Together with Associate Professor Zhang Wei and SMU postdoctoral fellow Phuong Nguyen, Professor Liang also examined the following question: How will a change in listing rules worldwide, especially in Hong Kong and Singapore, affect investor expectation and the competitive landscape in the technological industries in Asia? He answers that question by looking at two dimensions: the competition channel and the capital channel.
“If investors, on average, favour DCS, we expect the prospect of allowing DCS listings in a market to lower the shareholder value of existing listed firms, as they cannot convert to DCS,” he wrote, articulating the competition channel. “In contrast, if investors see DCS as harmful to firm value, due to governance concerns, we expect investors in listed peer firms to react positively to the potential regulatory changes, as they are better protected.”
As it turned out, share prices of existing high-tech listed firms on SEHK lost ground between 2015 and 2017 when the stock exchange discussed permitting DCS listings, suggesting favourable investor expectations of companies with dual-class shares. But by the time Xiaomi listed in 2018, it became clear that “the regulatory change would enable all tech firms to attract more institutional capital”, and returns of incumbent high-tech firms listed in Hong Kong rose significantly, wrote Professor Liang of the capital channel. A rising tide of institutional capital lifts all boats, but technology firms, both with and without DCS, will benefit disproportionately.

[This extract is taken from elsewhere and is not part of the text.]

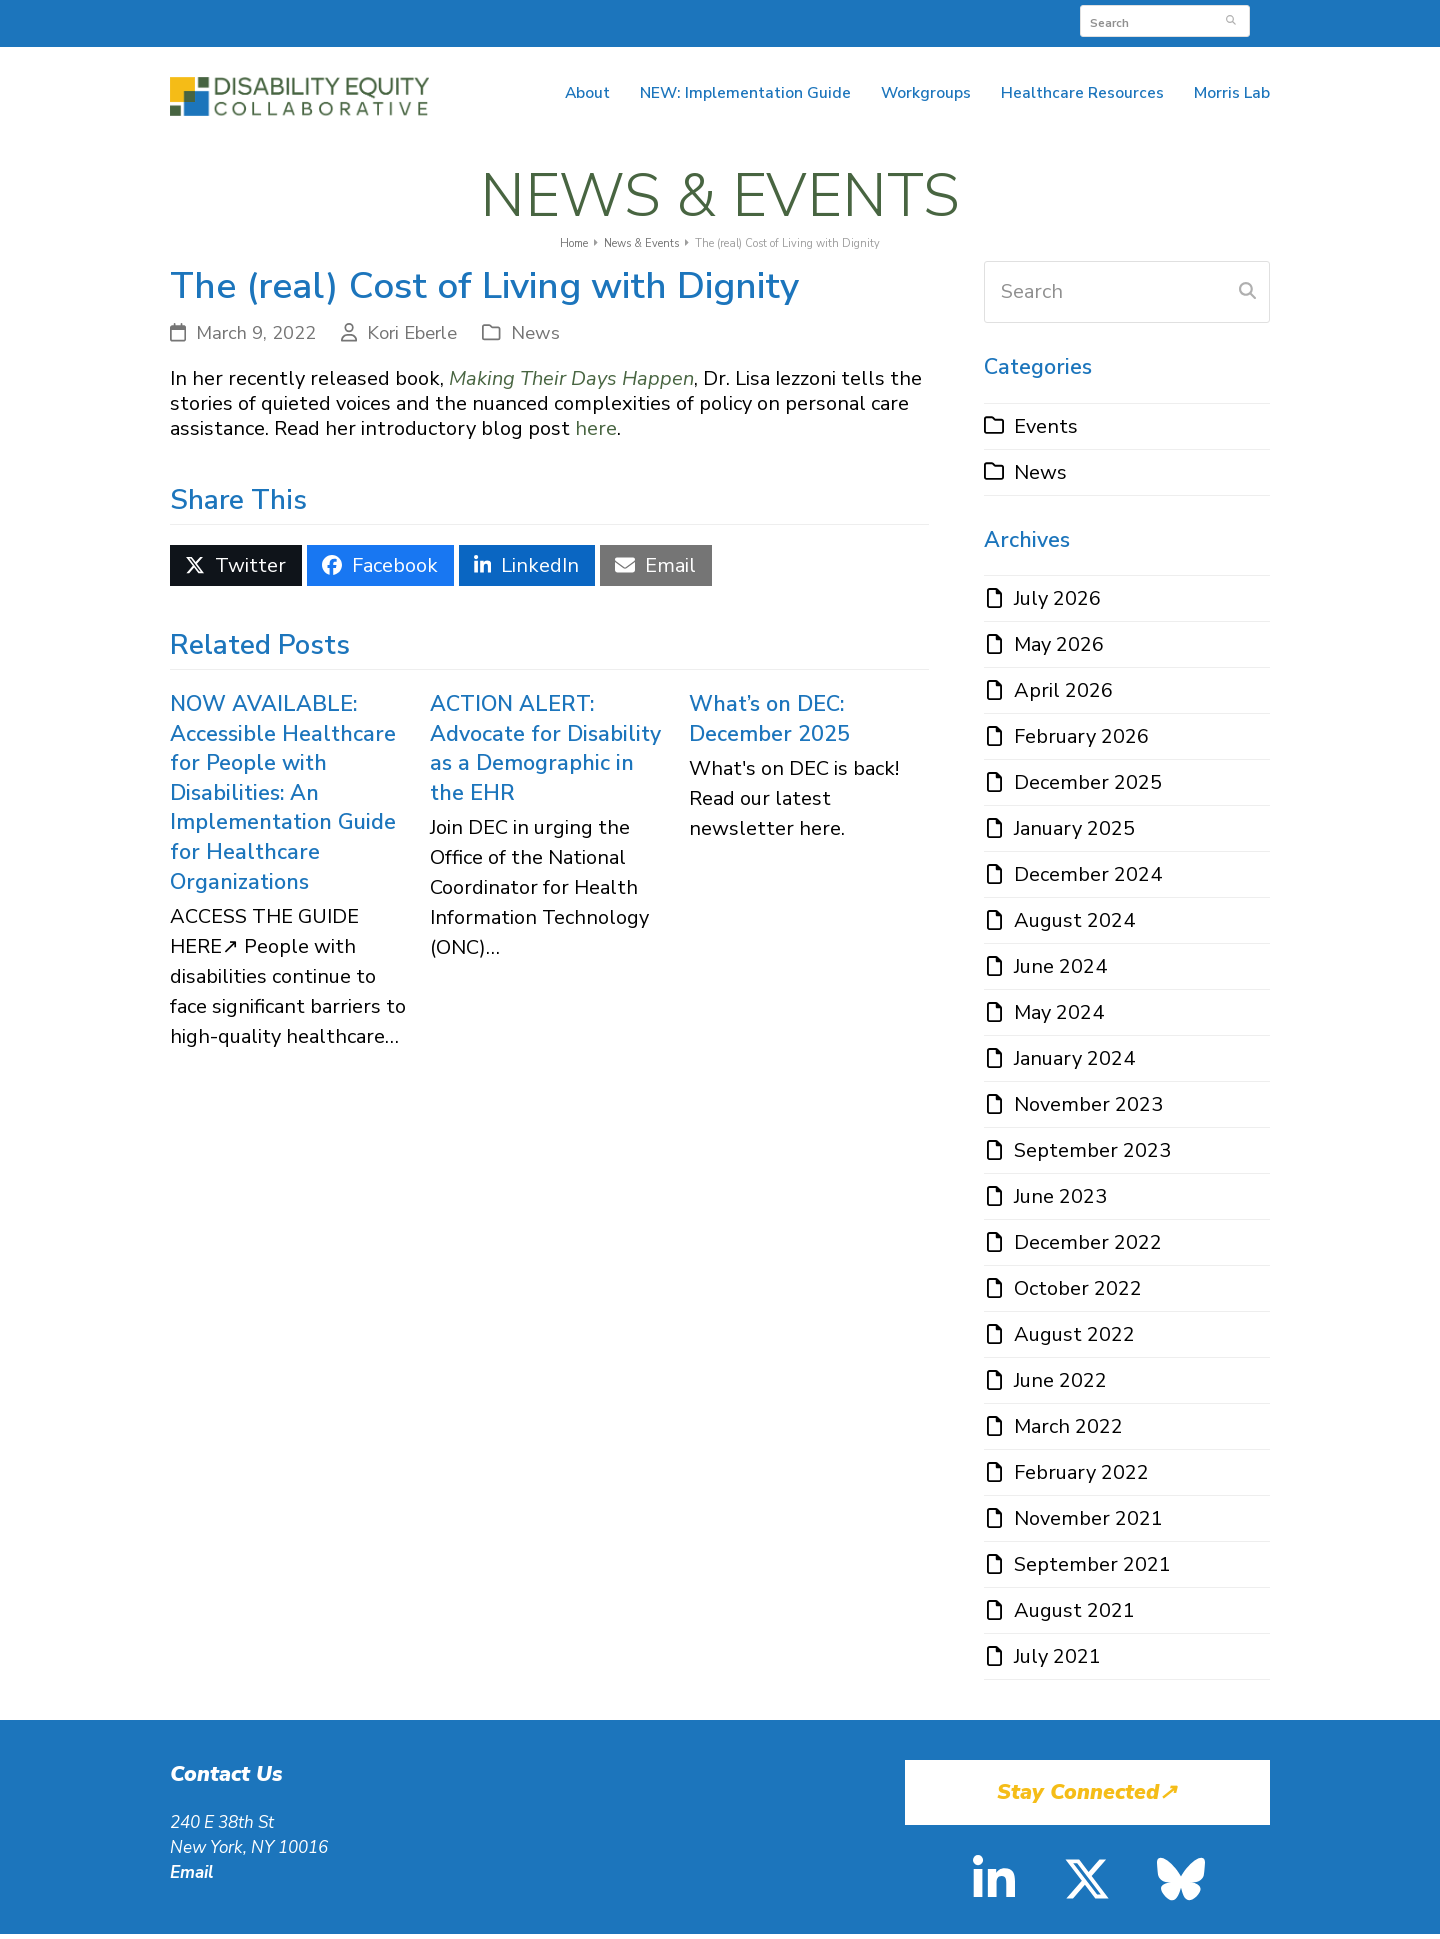 The image size is (1440, 1939). I want to click on May 2026, so click(1059, 649).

Investors and regulators must decide
Despite these findings, concerns over corporate governance remain front and centre. With Southeast Asia generating its fair share of unicorns in recent years (Carsome, Grab, Bukalapak etc.), the topic of dual-class shares is unlikely to go away. Professor Liang cites former Google CEO Eric Schmidt telling critics of Google’s DCS structure – he owns over eight percent of preferred shares – to not buy its stocks if they do not approve of it; they will simply miss out on the exponential growth that has driven it to become one of the biggest companies in the world less than 30 years from its founding.

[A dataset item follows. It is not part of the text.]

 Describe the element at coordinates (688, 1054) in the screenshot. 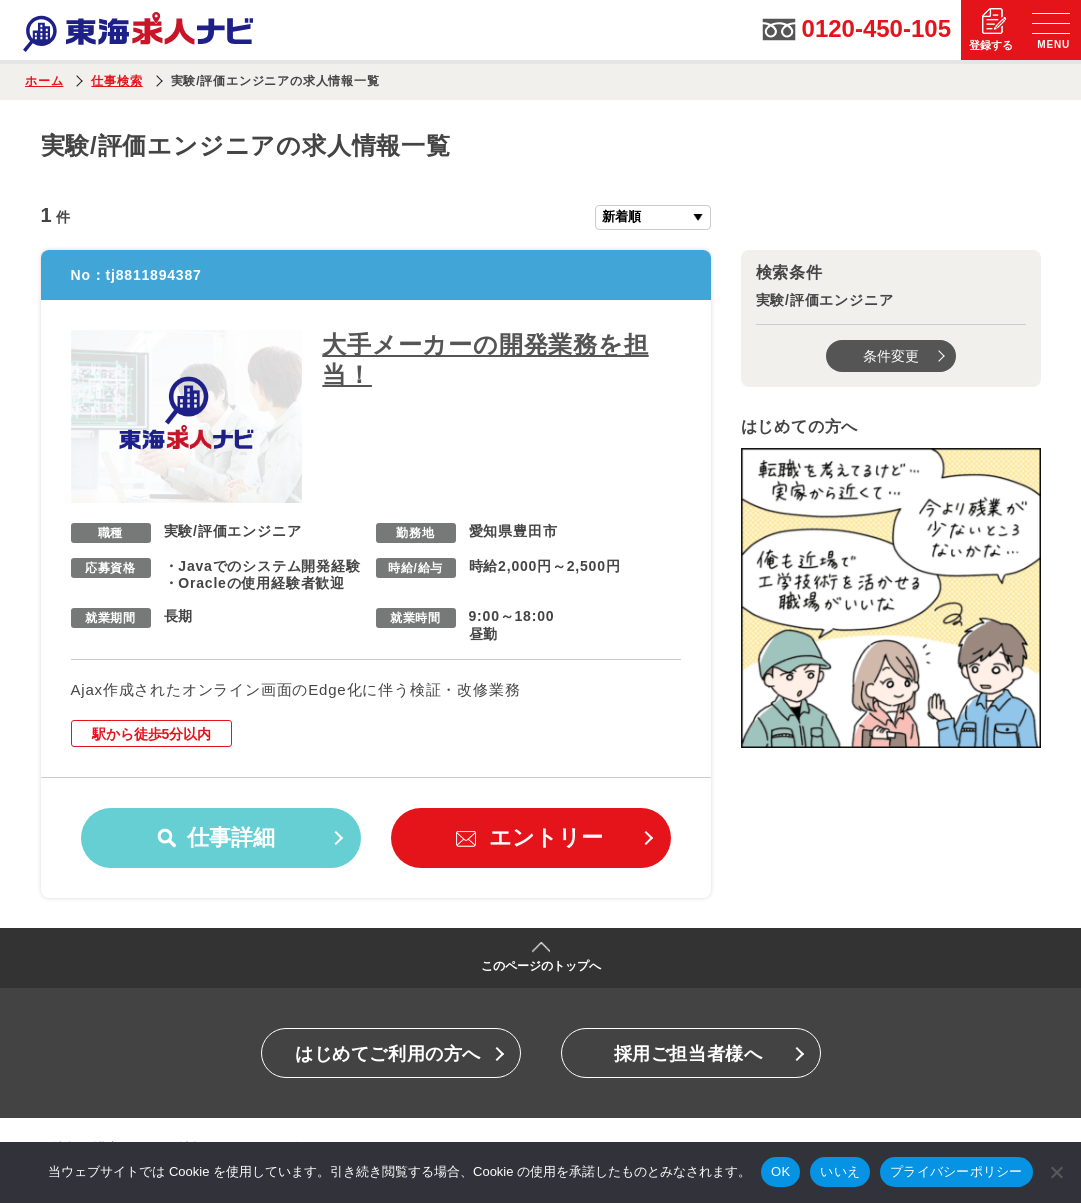

I see `採用ご担当者様へ` at that location.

“If investors are concerned about governance, they will stop buying a stock, the company will become less and less popular, and over time the company will die out. We call this equilibrium,” observes Professor Liang. “That was what happened before Google’s [explosive post-IPO growth]. But if investors don’t care about that, they care more about the benefits, or they think the benefits outweigh the cost, then they’ll just keep on buying Google and other dual-class share companies.”